Sources familiar with the matter revealed that SEBI is pushing for all KPI disclosures to receive approval from both the company’s audit committee and a certifying professional. Under the existing guidelines, companies are only required to disclose share sale details for the past 18 months, along with an independent directors' declaration confirming that the IPO price band is justified.
"It has been almost three years since the KPI disclosure framework was introduced to address concerns surrounding IPOs of start-ups and new-age companies. Now, with sufficient data available to evaluate industry feedback, it is time to strengthen these regulations," said a person aware of the developments.
The proposed changes have been structured based on recommendations from the Industry Standards Forum (ISF), which includes representatives from major industry bodies such as ASSOCHAM, CII, and FICCI.
Under the revised rules, KPIs will be classified into three broad categories: GAAP Financial Measures, Non-GAAP Financial Measures (which include financial ratios), and Operational Measures, which do not fall under the first two groups.
For GAAP and Non-GAAP KPIs, SEBI mandates that companies disclose all key relevant measures and ratios that align with their business model and industry standards. Moreover, all KPI disclosures must be quantifiable, leaving no room for subjective or qualitative interpretations.
How Companies Are Affected
SEBI also stipulates that any crucial financial or operational data shared with investors through private placements, rights issues, or other equity transactions in the three years leading up to an IPO filing must be made available to all investors. Additionally, KPIs presented in board meetings during this period will also need to be disclosed.
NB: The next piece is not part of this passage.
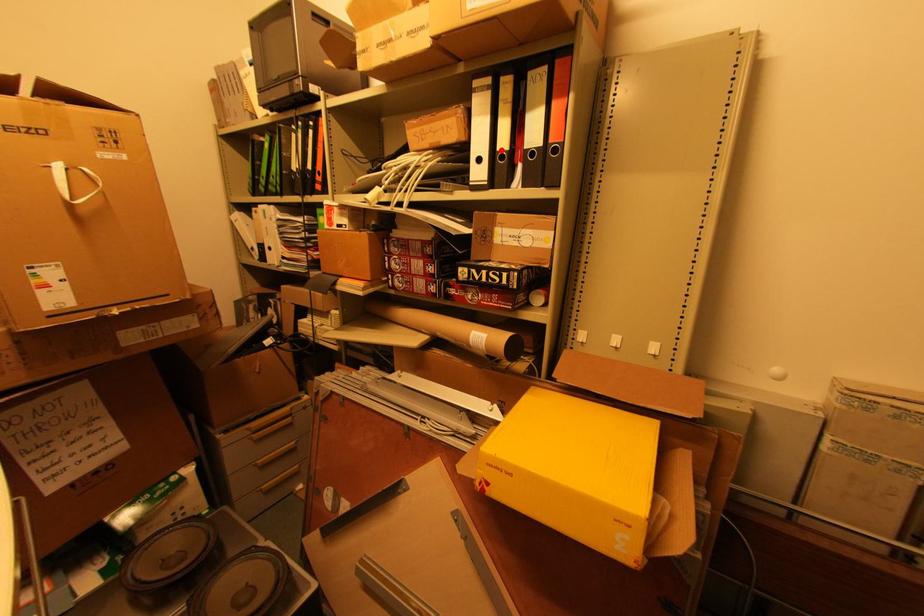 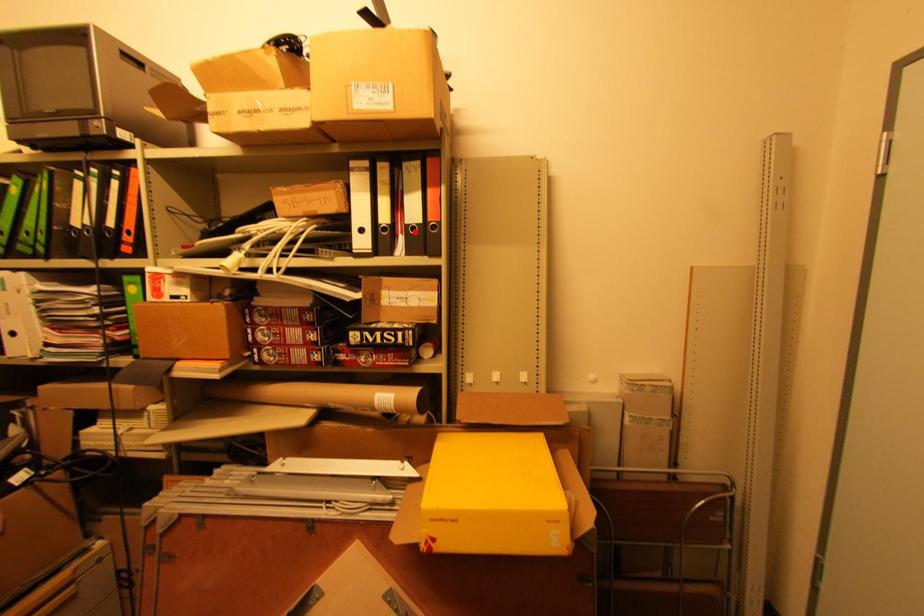 I am providing you with two images of the same scene from different viewpoints. A red point is marked on the first image and another point is marked on the second image. Does the point marked in image1 correspond to the same location as the one in image2?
Companies will be required to identify relevant industry peers and compare their own KPIs with at least three of them, preferably listed entities in India. If no suitable Indian-listed peer is available, a comparison with a global counterpart will be permissible.
Furthermore, all KPIs used to determine the issue price must be disclosed and certified by the Managing Director, Chief Executive Officer, Executive Director, or Chief Financial Officer, as per sources cited by Moneycontrol.